Crédit photo Paralysie cérébrale France - Studio Isabelle Limbach
Les premiers intervenants experts d’usages – formés dans le cadre d’un projet porté depuis un an par la fédération Paralysie cérébrale France – commencent à transmettre leurs expériences aux futurs professionnels au sein des écoles du travail social. Ce dispositif pilote, dont le format est proche de celui d’une recherche-action, permet à des personnes en situation de handicap non seulement d’être actrices de leur futur accompagnement, mais aussi de promouvoir leur montée en compétences. Julia Boivin est à l’initiative de ce projet. Consultante et formatrice indépendante, elle a notamment mené une mission « autodétermination et pair-aidance » dans une association gestionnaire d’établissements et services médico-sociaux. Jacky Vagnoni est quant à lui président de Paralysie cérébrale France.

Les travailleurs sociaux manquent-ils d’outils pour mieux appréhender les différentes facettes de la paralysie cérébrale ?

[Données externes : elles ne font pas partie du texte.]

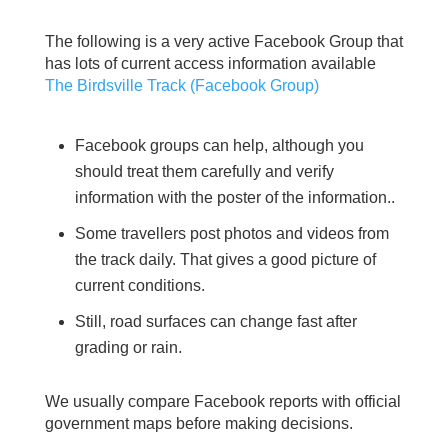
The following is a very active Facebook Group that
has lots of current access information available
The Birdsville Track (Facebook Group)
Facebook groups can help, although you
should treat them carefully and verify
information with the poster of the information..
Some travellers post photos and videos from
the track daily. That gives a good picture of
current conditions.
Still, road surfaces can change fast after
grading or rain.
We usually compare Facebook reports with official
government maps before making decisions.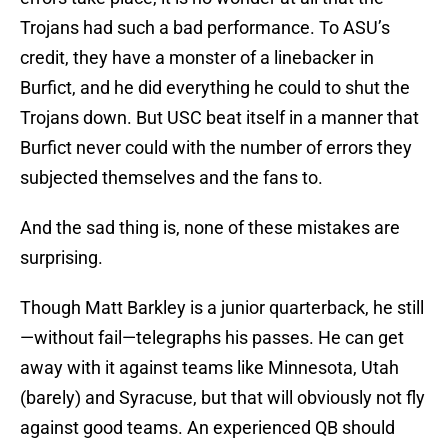
Trojans had such a bad performance. To ASU’s
credit, they have a monster of a linebacker in
Burfict, and he did everything he could to shut the
Trojans down. But USC beat itself in a manner that
Burfict never could with the number of errors they
subjected themselves and the fans to.
And the sad thing is, none of these mistakes are
surprising.
Though Matt Barkley is a junior quarterback, he still
—without fail—telegraphs his passes. He can get
away with it against teams like Minnesota, Utah
(barely) and Syracuse, but that will obviously not fly
against good teams. An experienced QB should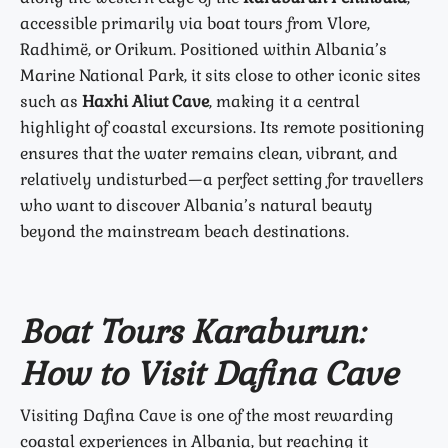
accessible primarily via boat tours from Vlore,
Radhimë, or Orikum. Positioned within Albania’s
Marine National Park, it sits close to other iconic sites
such as
Haxhi Aliut Cave
, making it a central
highlight of coastal excursions. Its remote positioning
ensures that the water remains clean, vibrant, and
relatively undisturbed—a perfect setting for travellers
who want to discover Albania’s natural beauty
beyond the mainstream beach destinations.
Boat Tours Karaburun:
How to Visit Dafina Cave
Visiting Dafina Cave is one of the most rewarding
coastal experiences in Albania, but reaching it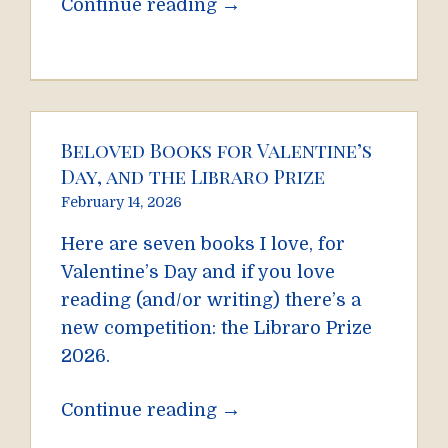
→
Continue reading
Beloved Books for Valentine’s
Day, and the Libraro Prize
February 14, 2026
Here are seven books I love, for
Valentine’s Day and if you love
reading (and/or writing) there’s a
new competition: the Libraro Prize
2026.
→
Continue reading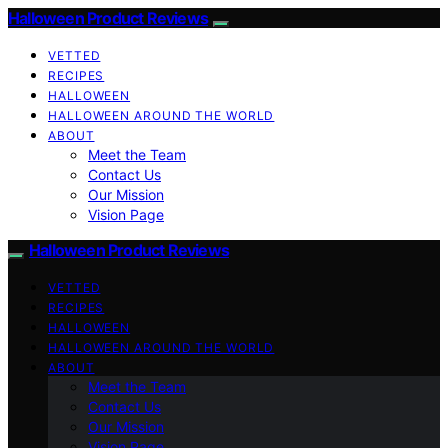
Halloween Product Reviews
VETTED
RECIPES
HALLOWEEN
HALLOWEEN AROUND THE WORLD
ABOUT
Meet the Team
Contact Us
Our Mission
Vision Page
Halloween Product Reviews
VETTED
RECIPES
HALLOWEEN
HALLOWEEN AROUND THE WORLD
ABOUT
Meet the Team
Contact Us
Our Mission
Vision Page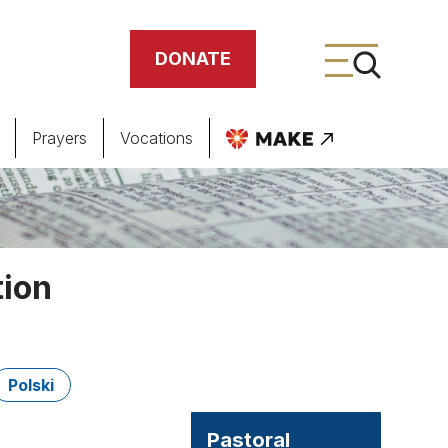
DONATE
Prayers
Vocations
ing
meteries
tion
Polski
Pastoral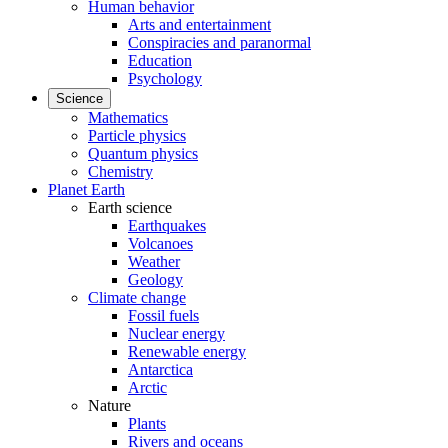
Human behavior
Arts and entertainment
Conspiracies and paranormal
Education
Psychology
Science
Mathematics
Particle physics
Quantum physics
Chemistry
Planet Earth
Earth science
Earthquakes
Volcanoes
Weather
Geology
Climate change
Fossil fuels
Nuclear energy
Renewable energy
Antarctica
Arctic
Nature
Plants
Rivers and oceans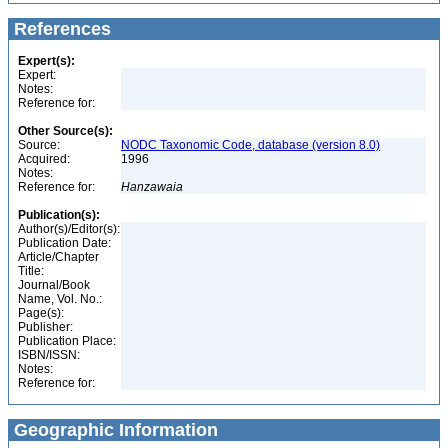
References
Expert(s):
Expert:
Notes:
Reference for:
Other Source(s):
Source:
NODC Taxonomic Code, database (version 8.0)
Acquired:
1996
Notes:
Reference for:
Hanzawaia
Publication(s):
Author(s)/Editor(s):
Publication Date:
Article/Chapter
Title:
Journal/Book
Name, Vol. No.:
Page(s):
Publisher:
Publication Place:
ISBN/ISSN:
Notes:
Reference for:
Geographic Information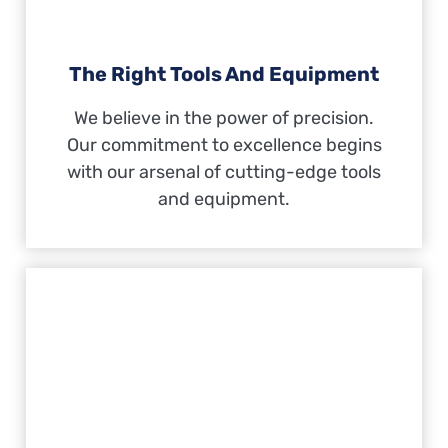
The Right Tools And Equipment
We believe in the power of precision.
Our commitment to excellence begins
with our arsenal of cutting-edge tools
and equipment.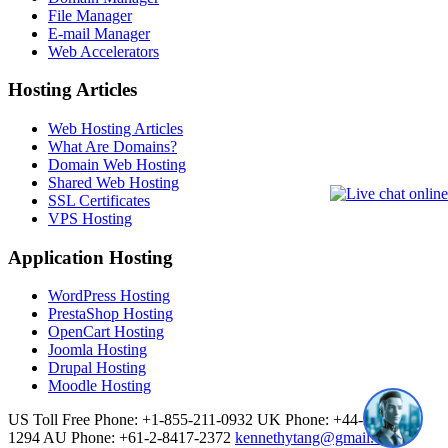
File Manager
E-mail Manager
Web Accelerators
Hosting Articles
Web Hosting Articles
What Are Domains?
Domain Web Hosting
Shared Web Hosting
SSL Certificates
VPS Hosting
Application Hosting
WordPress Hosting
PrestaShop Hosting
OpenCart Hosting
Joomla Hosting
Drupal Hosting
Moodle Hosting
US Toll Free Phone: +1-855-211-0932
UK Phone: +44-20-3695-
1294
AU Phone: +61-2-8417-2372
kennethytang@gmail.com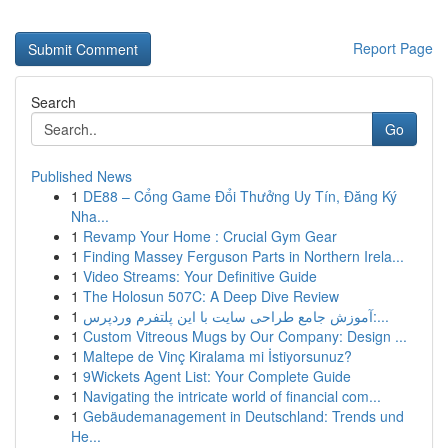
Report Page
Search
Go
Published News
1
DE88 – Cổng Game Đổi Thưởng Uy Tín, Đăng Ký
Nha...
1
Revamp Your Home : Crucial Gym Gear
1
Finding Massey Ferguson Parts in Northern Irela...
1
Video Streams: Your Definitive Guide
1
The Holosun 507C: A Deep Dive Review
1
آموزش جامع طراحی سایت با این پلتفرم وردپرس:...
1
Custom Vitreous Mugs by Our Company: Design ...
1
Maltepe de Vinç Kiralama mi İstiyorsunuz?
1
9Wickets Agent List: Your Complete Guide
1
Navigating the intricate world of financial com...
1
Gebäudemanagement in Deutschland: Trends und
He...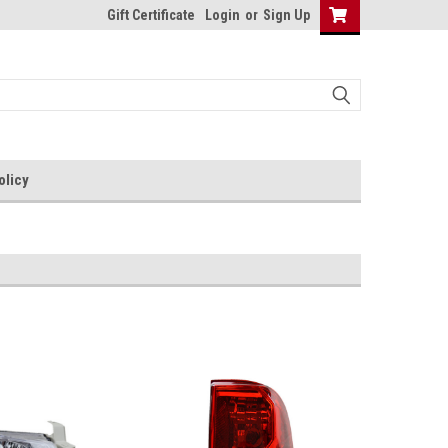
Gift Certificate
Login
or
Sign Up
olicy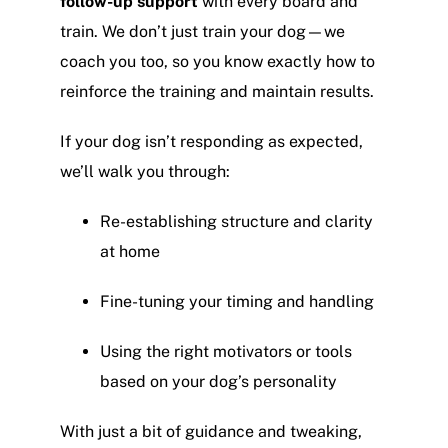
follow-up support
with every board and
train. We don’t just train your dog—we
coach you too, so you know exactly how to
reinforce the training and maintain results.
If your dog isn’t responding as expected,
we’ll walk you through:
Re-establishing structure and clarity
at home
Fine-tuning your timing and handling
Using the right motivators or tools
based on your dog’s personality
With just a bit of guidance and tweaking,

Jacky Vagnoni : Le modèle français d’accompagnement des personnes en situation de handicap est en pleine transformation. Ce processus a pour objectif de favoriser la prise en compte des principaux intéressés, afin que les dispositifs d’étayage – établissements, personnels, services publics en général – répondent vraiment à leurs besoins et à leurs aspirations. Nous souhaitons leur donner une vraie place, y compris dans la pratique professionnelle.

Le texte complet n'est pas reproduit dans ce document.